Polish culture celebrated on Dyngus Day

By Tom Rivers, Editor Posted 29 March 2016 at 12:00 am

Polish culture celebrated on Dyngus Day

Photos by Tom Rivers

MEDINA – Polish culture was celebrated on Monday with Dyngus Day parties throughout Western New York, including one at the Sacred Heart Club in Medina. In the top photo, Lyndsay Oliver-Farewell of Medina and her daughter Kendall wait for their turn to eat at the celebration.

Lyndsay has been coming to the annual Dyngus Day party for about 20 years.

Mike Hartway gets pierogis ready for the crowd of nearly 200 people, the biggest turnout in years for Dyngus Day. The Sacred Heart Club served up lots of Polish food.

Kathy Hartway checks on sweet and sour cabbage, left, and “Poor Man’s Pierogis.” About a dozen people did prep work on Saturday for the big meal, with eight people devoted in the kitchen on Monday.

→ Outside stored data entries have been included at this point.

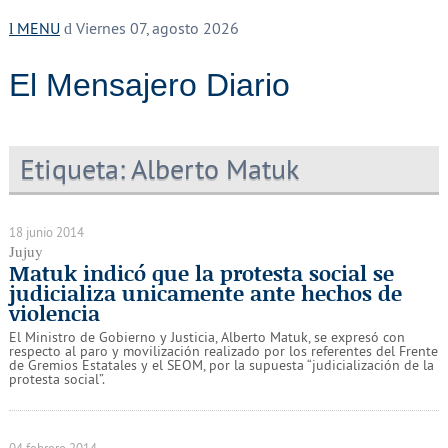
MENU
Viernes 07, agosto 2026
El Mensajero Diario
Etiqueta:
Alberto Matuk
18 junio 2014
Jujuy
Matuk indicó que la protesta social se
judicializa unicamente ante hechos de
violencia
El Ministro de Gobierno y Justicia, Alberto Matuk, se expresó con
respecto al paro y movilización realizado por los referentes del Frente
de Gremios Estatales y el SEOM, por la supuesta “judicialización de la
protesta social”.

Stuffed cabbage was a hit with the crowd on Monday.

Carrie Smith of Waterport holds pussywillows, which are popular on Dyngus Day as an early budding plant. In Dyngus Day tradition, boys would chase girls and flirt with them by touching their legs with twigs or pussywillows.

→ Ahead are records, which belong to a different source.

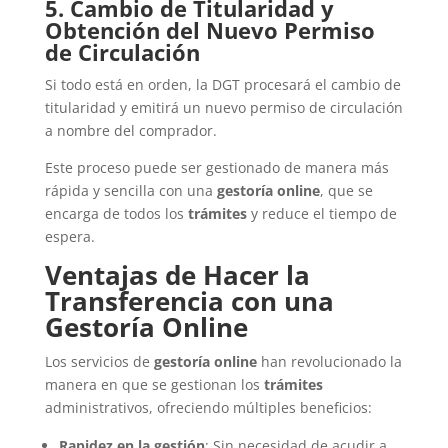
5. Cambio de Titularidad y
Obtención del Nuevo Permiso
de Circulación
Si todo está en orden, la DGT procesará el cambio de
titularidad y emitirá un nuevo permiso de circulación
a nombre del comprador.
Este proceso puede ser gestionado de manera más
rápida y sencilla con una
gestoría online
, que se
encarga de todos los
trámites
y reduce el tiempo de
espera.
Ventajas de Hacer la
Transferencia con una
Gestoría Online
Los servicios de
gestoría online
han revolucionado la
manera en que se gestionan los
trámites
administrativos, ofreciendo múltiples beneficios:
Rapidez en la gestión
: Sin necesidad de acudir a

Lorraine Bukiewicz was crowned as queen for Dyngus Day. She is pictured with children, from left: Mike Bukiewicz, Barb Bukiewicz, John Bukiewicz and Ellen Goheen.

Lorraine met her husband, Leo, at the jukebox at the Sacred Heart Club in the early 1940s. The couple raised 10 children at a home three houses from the Sacred Heart Club.

“It was a nice surpirse,” Lorraine, 91, said about being crowned queen.